» HOW TO COMPLETE THIS TASK:
Pictures do not belong in the output. Reproduce exactly the lines from the start of the records through the line with "Drone carrying explosives".

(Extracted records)
⟨

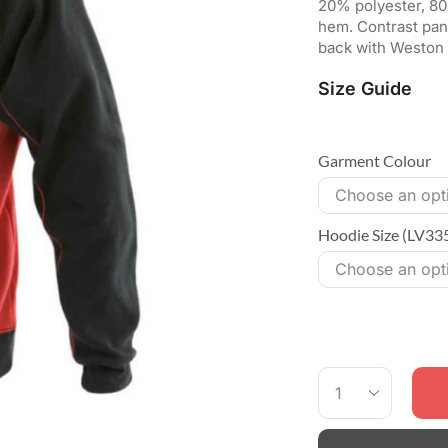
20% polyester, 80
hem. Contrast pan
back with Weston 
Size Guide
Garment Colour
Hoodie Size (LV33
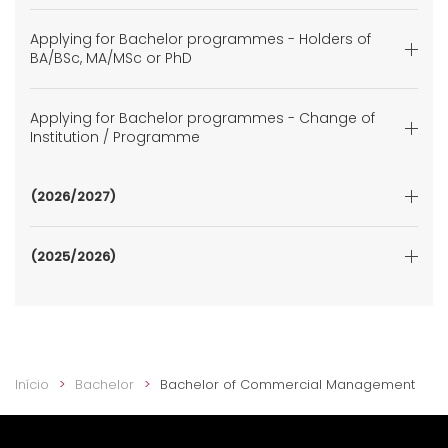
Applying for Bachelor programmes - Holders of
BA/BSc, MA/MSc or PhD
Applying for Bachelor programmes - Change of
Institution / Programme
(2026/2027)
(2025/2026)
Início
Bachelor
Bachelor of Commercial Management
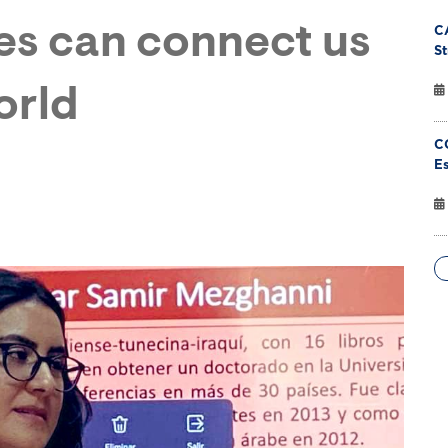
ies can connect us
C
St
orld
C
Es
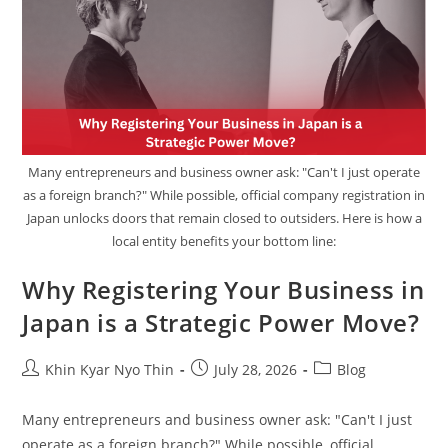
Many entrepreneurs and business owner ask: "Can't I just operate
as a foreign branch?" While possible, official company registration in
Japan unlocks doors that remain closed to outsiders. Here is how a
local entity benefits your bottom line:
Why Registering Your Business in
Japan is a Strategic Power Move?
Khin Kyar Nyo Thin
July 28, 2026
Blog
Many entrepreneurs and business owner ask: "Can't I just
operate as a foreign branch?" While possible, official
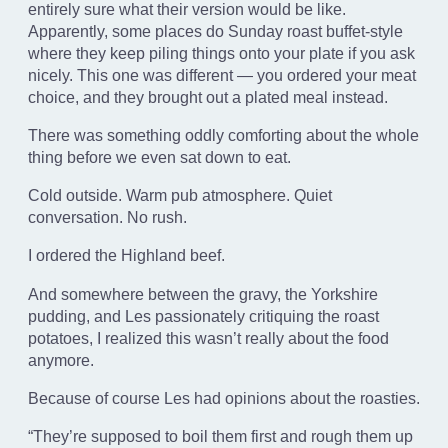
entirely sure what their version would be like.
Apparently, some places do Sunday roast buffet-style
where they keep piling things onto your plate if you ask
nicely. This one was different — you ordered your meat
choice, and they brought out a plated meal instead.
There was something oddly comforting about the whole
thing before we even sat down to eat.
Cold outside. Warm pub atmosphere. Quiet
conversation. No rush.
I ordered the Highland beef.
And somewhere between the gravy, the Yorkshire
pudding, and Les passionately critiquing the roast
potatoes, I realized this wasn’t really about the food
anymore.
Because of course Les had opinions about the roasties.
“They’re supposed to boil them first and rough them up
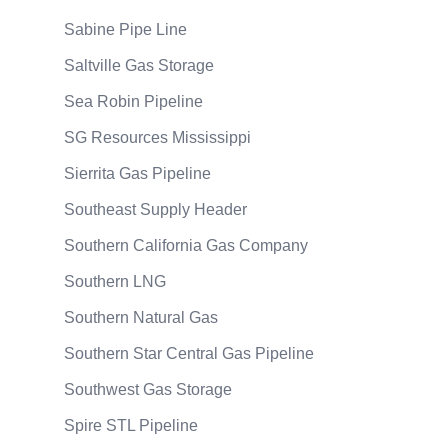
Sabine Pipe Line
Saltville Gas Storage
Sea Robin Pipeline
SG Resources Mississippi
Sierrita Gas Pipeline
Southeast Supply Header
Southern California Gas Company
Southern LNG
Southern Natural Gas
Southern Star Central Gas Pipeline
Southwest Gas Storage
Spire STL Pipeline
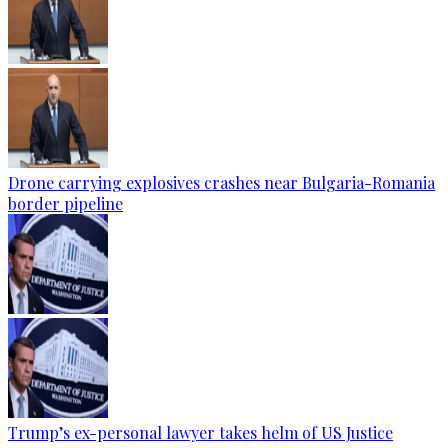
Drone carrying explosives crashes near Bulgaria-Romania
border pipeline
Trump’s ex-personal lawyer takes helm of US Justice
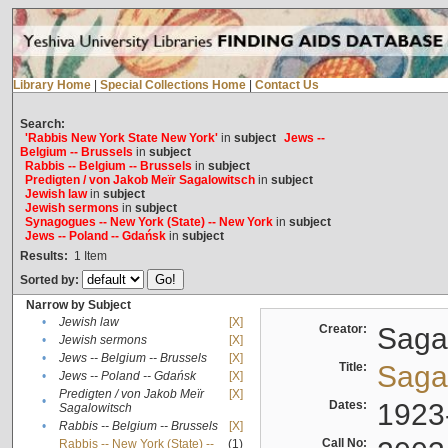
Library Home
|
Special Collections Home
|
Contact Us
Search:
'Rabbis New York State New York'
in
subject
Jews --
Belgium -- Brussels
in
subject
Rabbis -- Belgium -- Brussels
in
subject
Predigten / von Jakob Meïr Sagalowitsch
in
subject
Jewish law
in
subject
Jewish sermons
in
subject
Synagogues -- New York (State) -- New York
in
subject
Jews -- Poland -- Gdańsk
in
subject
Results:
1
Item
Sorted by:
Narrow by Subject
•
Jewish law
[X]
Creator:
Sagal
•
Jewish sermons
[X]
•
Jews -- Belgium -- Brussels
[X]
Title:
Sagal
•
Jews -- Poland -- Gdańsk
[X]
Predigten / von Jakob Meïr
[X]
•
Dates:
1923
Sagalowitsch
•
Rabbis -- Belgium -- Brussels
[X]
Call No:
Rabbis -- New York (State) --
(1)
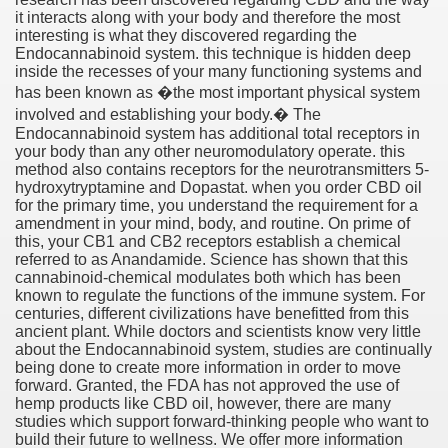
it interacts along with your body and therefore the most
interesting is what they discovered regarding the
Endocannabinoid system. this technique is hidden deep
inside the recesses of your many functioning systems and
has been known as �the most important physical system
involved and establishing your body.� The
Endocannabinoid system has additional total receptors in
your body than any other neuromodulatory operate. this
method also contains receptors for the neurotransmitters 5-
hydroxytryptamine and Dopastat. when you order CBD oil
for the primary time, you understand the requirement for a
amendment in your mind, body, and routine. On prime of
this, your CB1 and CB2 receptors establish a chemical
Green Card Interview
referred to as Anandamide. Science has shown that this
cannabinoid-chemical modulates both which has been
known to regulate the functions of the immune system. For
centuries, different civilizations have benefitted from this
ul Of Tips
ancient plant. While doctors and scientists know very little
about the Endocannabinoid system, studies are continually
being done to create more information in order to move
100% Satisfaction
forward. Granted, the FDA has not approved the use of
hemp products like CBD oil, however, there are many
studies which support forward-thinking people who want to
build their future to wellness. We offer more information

⟩

» RESPONSE TO THE TASK:
20% polyester, 80
hem. Contrast pan
back with Weston 
Size Guide
Garment Colour
Hoodie Size (LV33
Applying for Bachelor programmes - Holders of
BA/BSc, MA/MSc or PhD
Applying for Bachelor programmes - Change of
Institution / Programme
(2026/2027)
(2025/2026)
Início
Bachelor
Bachelor of Commercial Management
ies can connect us
C
St
orld
C
Es
Many entrepreneurs and business owner ask: "Can't I just operate
as a foreign branch?" While possible, official company registration in
Japan unlocks doors that remain closed to outsiders. Here is how a
local entity benefits your bottom line:
Why Registering Your Business in
Japan is a Strategic Power Move?
Khin Kyar Nyo Thin
July 28, 2026
Blog
Many entrepreneurs and business owner ask: "Can't I just
operate as a foreign branch?" While possible, official
entirely sure what their version would be like.
Apparently, some places do Sunday roast buffet-style
where they keep piling things onto your plate if you ask
nicely. This one was different — you ordered your meat
choice, and they brought out a plated meal instead.
There was something oddly comforting about the whole
thing before we even sat down to eat.
Cold outside. Warm pub atmosphere. Quiet
conversation. No rush.
I ordered the Highland beef.
And somewhere between the gravy, the Yorkshire
pudding, and Les passionately critiquing the roast
potatoes, I realized this wasn’t really about the food
anymore.
Because of course Les had opinions about the roasties.
“They’re supposed to boil them first and rough them up
Sabine Pipe Line
Saltville Gas Storage
Sea Robin Pipeline
SG Resources Mississippi
Sierrita Gas Pipeline
Southeast Supply Header
Southern California Gas Company
Southern LNG
Southern Natural Gas
Southern Star Central Gas Pipeline
Southwest Gas Storage
Spire STL Pipeline
Drone carrying explosives crashes near Bulgaria-Romania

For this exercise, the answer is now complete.